Question

The population of a town increases by \[5\% \] annually. If the population in 2009 is 1,38,915, what was it in 2006?
A.100,000
B.110,000
C.120,000
D.130,000

Answer 1

Hint: Here, we will assume the population in 2006 and then use the formula \[{\text{Present population = Population }}n{\text{ years ago}} \times {\left( {1 + \dfrac{r}{{100}}} \right)^n}\], where \[n\] is the time in years and \[r\] is the rate of increment. Then we will substitute the given values in the above formula and simplify to find the required value.
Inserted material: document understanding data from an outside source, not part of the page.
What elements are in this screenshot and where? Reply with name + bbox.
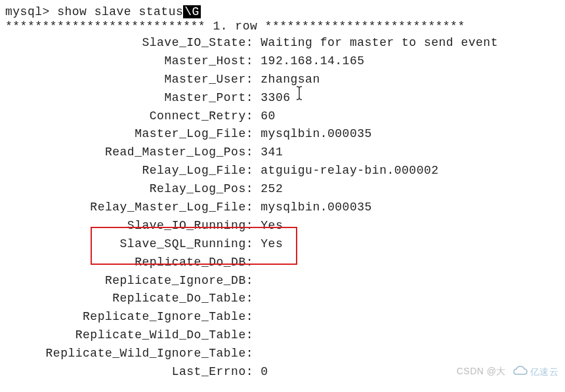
field-line: Replicate_Do_Table: [5,290,560,308]
field-value [253,328,261,342]
field-value: mysqlbin.000035 [253,201,372,214]
field-line: Slave_IO_State: Waiting for master to se… [5,34,560,52]
field-label: Replicate_Ignore_DB: [5,272,253,290]
field-value: atguigu-relay-bin.000002 [253,164,439,177]
field-value [253,274,261,287]
field-label: Master_Host: [5,52,253,71]
mysql-prompt-line: mysql> show slave status\G [5,5,560,18]
field-label: Slave_IO_State: [5,34,253,52]
field-value: mysqlbin.000035 [253,127,372,140]
field-value: Waiting for master to send event [253,36,498,49]
field-value [253,347,261,360]
field-line: Replicate_Ignore_Table: [5,308,560,326]
field-value [253,256,261,269]
field-label: Master_Log_File: [5,125,253,144]
field-label: Relay_Log_File: [5,162,253,180]
field-value: zhangsan [253,73,320,86]
field-line: Relay_Master_Log_File: mysqlbin.000035 [5,199,560,217]
stars-left: *************************** [5,20,205,33]
field-label: Connect_Retry: [5,108,253,126]
field-label: Relay_Master_Log_File: [5,199,253,217]
prompt-prefix: mysql> [5,5,57,18]
field-label: Master_Port: [5,89,253,108]
field-value: 60 [253,109,276,123]
field-value: 192.168.14.165 [253,54,365,68]
field-line: Relay_Log_File: atguigu-relay-bin.000002 [5,162,560,180]
row-header: *************************** 1. row *****… [5,20,560,33]
logo-text: 亿速云 [530,366,559,378]
fields-container: Slave_IO_State: Waiting for master to se… [5,34,560,382]
field-value: 252 [253,182,283,195]
field-label: Relay_Log_Pos: [5,180,253,199]
field-label: Slave_IO_Running: [5,217,253,235]
field-line: Master_Host: 192.168.14.165 [5,52,560,71]
field-line: Replicate_Wild_Do_Table: [5,326,560,345]
prompt-suffix: \G [183,5,201,18]
field-label: Master_User: [5,71,253,89]
field-label: Slave_SQL_Running: [5,235,253,254]
field-line: Relay_Log_Pos: 252 [5,180,560,199]
field-value [253,310,261,323]
field-value: Yes [253,219,283,232]
watermark-csdn: CSDN @大 [457,366,506,378]
cloud-icon [513,365,528,380]
field-line: Connect_Retry: 60 [5,108,560,126]
field-label: Replicate_Wild_Ignore_Table: [5,345,253,363]
field-line: Replicate_Do_DB: [5,254,560,272]
field-value: 3306 [253,91,291,104]
field-label: Last_Errno: [5,363,253,382]
field-line: Slave_IO_Running: Yes [5,217,560,235]
field-label: Replicate_Do_Table: [5,290,253,308]
field-value: Yes [253,237,283,250]
watermark-logo: 亿速云 [513,365,559,380]
field-label: Replicate_Ignore_Table: [5,308,253,326]
field-value [253,292,261,305]
prompt-command: show slave status [57,5,183,18]
field-value: 0 [253,365,268,378]
field-line: Replicate_Ignore_DB: [5,272,560,290]
field-line: Slave_SQL_Running: Yes [5,235,560,254]
field-label: Replicate_Do_DB: [5,254,253,272]
field-line: Master_Port: 3306 [5,89,560,108]
field-line: Master_Log_File: mysqlbin.000035 [5,125,560,144]
row-header-text: 1. row [205,20,264,33]
stars-right: *************************** [265,20,465,33]
field-label: Read_Master_Log_Pos: [5,144,253,162]
field-label: Replicate_Wild_Do_Table: [5,326,253,345]
field-line: Master_User: zhangsan [5,71,560,89]
field-line: Read_Master_Log_Pos: 341 [5,144,560,162]
field-line: Replicate_Wild_Ignore_Table: [5,345,560,363]
field-value: 341 [253,146,283,159]
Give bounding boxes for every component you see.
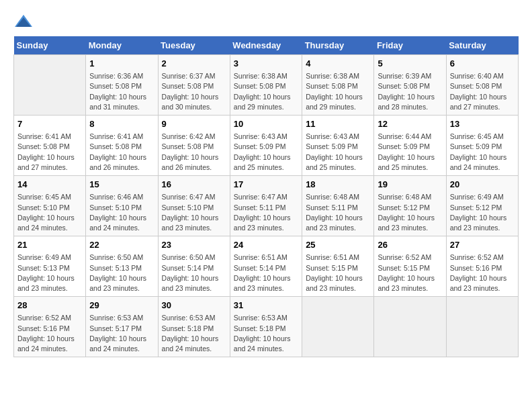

Complete step-by-step answer:
It is given that the present population is 1,38,915 and the rate of increment \[r\] is \[5\].
Let us assume that the population in 2006 is \[x\].
We know that the time from 2006 to 2009 is 3 years.
Now we will use the formula to calculate the present population, \[{\text{Present population = Population }}n{\text{ years ago}} \times {\left( {1 + \dfrac{r}{{100}}} \right)^n}\], where \[n\] is the time in years and \[r\] is the rate of increment.
Substituting the above values of \[r\] and \[n\] in the above formula, we get
\[{\text{Present Population}} = x \times {\left( {1 + \dfrac{5}{{100}}} \right)^3}\]
Substituting the value of present population in the above equation, we get
\[
   \Rightarrow 1,38,915 = x \times {\left( {\dfrac{{100 + 5}}{{100}}} \right)^3} \\
   \Rightarrow 1,38,915 = x \times {\left( {\dfrac{{105}}{{100}}} \right)^3} \\
   \Rightarrow 1,38,915 = {\left( {\dfrac{{21}}{{20}}} \right)^3}x \\
   \Rightarrow 1,38,915 = \dfrac{{9261}}{{8000}}x \\
 \]
Multiplying the above equation by 8000 on each of the sides, we get
\[
   \Rightarrow 1,38,915 \times 8000x = \left( {\dfrac{{9261}}{{8000}}} \right) \times 8000 \\
   \Rightarrow 1111320000x = 9261 \\
 \]
Dividing the above equation by 9261 on both sides, we get
\[
   \Rightarrow \dfrac{{1111320000}}{{9261}} = \dfrac{{9261x}}{{9261}} \\
   \Rightarrow 120000 = x \\
   \Rightarrow x = 120000 \\
 \]
Thus, the population in 2006 was 1,20,000

Hence, the option C is correct.

Note: In this question, we assume the value of the present population with any of the variables and then use it to find the original value. Make sure to not mistake the values between the old and new population while assigning it in the formula. Students must know that formula for getting the increase in population is \[{\text{Present population = Population }}n{\text{ years ago}} \times {\left( {1 + \dfrac{r}{{100}}} \right)^n}\], but if need to find the decrease in the population, then we use the formula, \[{\text{Present population = Population }}n{\text{ years ago}} \times {\left( {1 - \dfrac{r}{{100}}} \right)^n}\].